L’armée étasunienne se prépare actuellement à occuper durablement l’Afghanistan. Une réflexion sur l’analogie historique des Soviétiques en Afghanistan montre que cette entreprise a peu de chance d’être couronnée de succès.

Un responsable pakistanais a résumé le dilemme soviétique en Afghanistan comme suit :

Les Soviétiques peuvent continuer à occuper le pays, mais ils ne peuvent pas gagner la population. Plus ils restent, plus ils s’aliènent le peuple. Plus ils s’aliènent le peuple, plus ils sont obligés de rester. Ce dilemme russe est également le dilemme afghan, et les deux pays semblent condamnés à en subir les conséquences.

C’est dans le livre de Joseph.

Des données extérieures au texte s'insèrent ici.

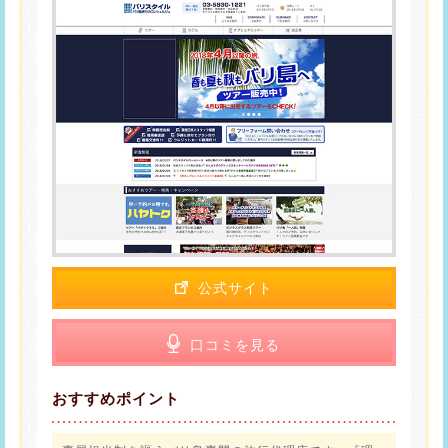
公式サイト
口コミを見る
おすすめポイント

J. Collins, Afghanistan : The Empire Strikes Out, qu’on trouve ce commentaire, et c’est une bonne description de la situation actuelle en Afghanistan : il suffit de remplacer Soviétiques par Etasuniens.

Après avoir essayé d’en finir par la torture, les bombardements aveugles, les pots de vin tous azimut, l’escalade via le « déferlement » de renforts, COIN** et autres sottises de science sociale, l’armée étasunienne veut maintenant s’installer en Afghanistan pour dix ans pour arriver à une Afghanisation durable du conflit :

Des hauts-gradés militaires étasuniens, qui, il y a seulement quelques mois, avaient l’intention de retirer les dernières troupes étasuniennes d’Afghanistan avant la fin de l’année, parlent maintenant tranquillement d’un engagement étasunien qui reviendrait à maintenir des milliers de soldats dans le pays pendant des décennies.
...
Le Pentagone s’est rendu compte que la construction d’une armée et d’une police afghane efficaces prendra une génération, des milliards de dollars annuels, et le soutien constant de milliers de conseillers étrangers sur le terrain.

« On a compris qu’on ne pouvait pas partir », a déclaré un important officiel du Pentagone qui a une longue expérience de l’Afghanistan et de l’Irak, et qui, comme tant d’autres, a préféré parler sous couvert d’anonymat. « Les forces locales ont besoin de soutien aérien, de renseignements et d’aide logistique. Elles ne seront pas prêtes en quatre ou cinq ans. On va devoir y rester très longtemps ».

Dans le livre cité au début de cet article, il y a une analyse d’une occupation durable de ce type et des avantages et inconvénient d’une Afghanisation pour les Soviétiques :

« L’Afghanisation » pourrait constituer une solution de long terme, mais les efforts dans ces sens n’ont pas donné beaucoup de résultats, à ce jour. Cet échec n’est pas surprenant puisque les Soviétiques ont rarement réussi à former des cadres de type soviétique dans les pays du Tiers-Monde. Les mouvements pro-soviétiques autochtones ont rencontré plus de succès, mais seulement quand ils s’appuyaient sur le nationalisme ou sur l’appartenance ethnique ou tribale. Les chances que les soviétiques puissent exploiter de tels facteurs d’unification en Afghanistan sont extrêmement faibles.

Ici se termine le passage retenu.